A Method for Processing Adsorbed Methane Stable Isotope Data from the Near Surface Based on Fractionation

Abstract

Molecular and isotopic fractionation of gases that are controlled by flow processes are observed in nature. Because gas flow in sedimentary basins is highly dynamic, reasonable fractionation occurs on all geochemical parameters that depend on flow. Isotopic ratios of methane adsorbed in near-surface sediments are often measured in geochemical surface exploration. It is apparent, however, that the rough data cannot be used directly to identify hydrocarbon sources in the subsurface because the isotopic composition of methane fractionates during the transition from the dissolved phase in which methane is transported into the adsorbed phase in which it is measured.

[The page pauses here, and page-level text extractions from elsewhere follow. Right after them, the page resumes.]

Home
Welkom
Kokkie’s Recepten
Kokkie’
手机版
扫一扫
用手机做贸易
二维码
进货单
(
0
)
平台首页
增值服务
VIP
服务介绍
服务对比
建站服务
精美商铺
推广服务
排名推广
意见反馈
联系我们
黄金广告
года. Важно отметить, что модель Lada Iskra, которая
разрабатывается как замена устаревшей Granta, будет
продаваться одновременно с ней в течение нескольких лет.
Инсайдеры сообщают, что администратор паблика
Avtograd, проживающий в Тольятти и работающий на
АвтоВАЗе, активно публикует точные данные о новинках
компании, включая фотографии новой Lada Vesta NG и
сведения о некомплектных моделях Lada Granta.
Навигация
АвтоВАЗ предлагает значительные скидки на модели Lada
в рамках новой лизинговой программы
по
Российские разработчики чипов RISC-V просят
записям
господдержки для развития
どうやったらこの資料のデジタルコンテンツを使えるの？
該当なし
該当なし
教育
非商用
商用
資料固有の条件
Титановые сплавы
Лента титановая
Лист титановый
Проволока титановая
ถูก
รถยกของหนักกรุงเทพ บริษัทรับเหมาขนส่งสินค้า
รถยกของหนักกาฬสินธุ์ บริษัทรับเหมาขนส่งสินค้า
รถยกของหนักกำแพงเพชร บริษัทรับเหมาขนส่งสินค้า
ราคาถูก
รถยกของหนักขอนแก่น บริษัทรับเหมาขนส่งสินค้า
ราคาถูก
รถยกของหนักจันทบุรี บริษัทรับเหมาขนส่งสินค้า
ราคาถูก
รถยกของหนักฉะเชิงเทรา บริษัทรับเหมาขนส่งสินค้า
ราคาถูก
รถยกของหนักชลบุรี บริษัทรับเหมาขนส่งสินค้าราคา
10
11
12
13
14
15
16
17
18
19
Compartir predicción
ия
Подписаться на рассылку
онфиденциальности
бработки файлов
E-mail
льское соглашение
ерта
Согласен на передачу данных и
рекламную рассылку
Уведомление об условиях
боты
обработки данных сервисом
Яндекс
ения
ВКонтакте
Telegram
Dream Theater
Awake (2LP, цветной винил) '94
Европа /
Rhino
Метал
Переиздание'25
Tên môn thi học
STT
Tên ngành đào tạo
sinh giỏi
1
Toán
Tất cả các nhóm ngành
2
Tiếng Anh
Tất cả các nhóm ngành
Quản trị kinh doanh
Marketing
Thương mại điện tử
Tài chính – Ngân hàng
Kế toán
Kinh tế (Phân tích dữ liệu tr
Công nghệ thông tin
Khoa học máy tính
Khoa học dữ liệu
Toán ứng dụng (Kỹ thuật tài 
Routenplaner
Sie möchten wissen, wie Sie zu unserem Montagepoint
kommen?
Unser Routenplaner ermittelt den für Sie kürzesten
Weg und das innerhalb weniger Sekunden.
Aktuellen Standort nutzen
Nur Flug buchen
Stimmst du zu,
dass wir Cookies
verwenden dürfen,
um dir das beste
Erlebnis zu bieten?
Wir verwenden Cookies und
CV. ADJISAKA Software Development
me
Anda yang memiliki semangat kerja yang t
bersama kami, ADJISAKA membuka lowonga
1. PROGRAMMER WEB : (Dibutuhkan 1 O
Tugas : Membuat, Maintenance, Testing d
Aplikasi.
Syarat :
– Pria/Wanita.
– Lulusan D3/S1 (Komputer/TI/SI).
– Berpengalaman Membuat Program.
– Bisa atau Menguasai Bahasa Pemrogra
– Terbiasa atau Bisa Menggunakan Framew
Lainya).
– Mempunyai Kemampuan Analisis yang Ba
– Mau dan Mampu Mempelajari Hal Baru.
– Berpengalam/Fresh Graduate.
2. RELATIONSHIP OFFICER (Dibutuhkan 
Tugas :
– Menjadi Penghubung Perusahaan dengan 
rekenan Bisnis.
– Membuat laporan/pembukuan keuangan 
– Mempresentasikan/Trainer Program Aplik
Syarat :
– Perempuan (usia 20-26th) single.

This implies a knowledge of the physical processes involved in gas migration through near-surface sediments, which is derived here from one of the exceptional cases of prestationary fluid flow found in nature. This physical background is then applied to the more common stationary flow processes, in which isotopic fractionation reaches equilibrium conditions. d13C1 fractionates toward the negative and dDC1 toward the positive. The degree of fractionation depends on the methane flux in the subsurface and on the petrophysical properties of the sampled near-surface host sediment. Determination of the fractionation and the properties of the host sediment allows the methane flux from the subsurface to be calculated. The flux is observed to be stronger over gas accumulations and weaker over oil accumulations. The isotopic data processing method derives hydrocarbon fluxes and identifies source rocks from near-surface measurements and in this way allows the precise identification of hydrocarbon accumulations in the subsurface.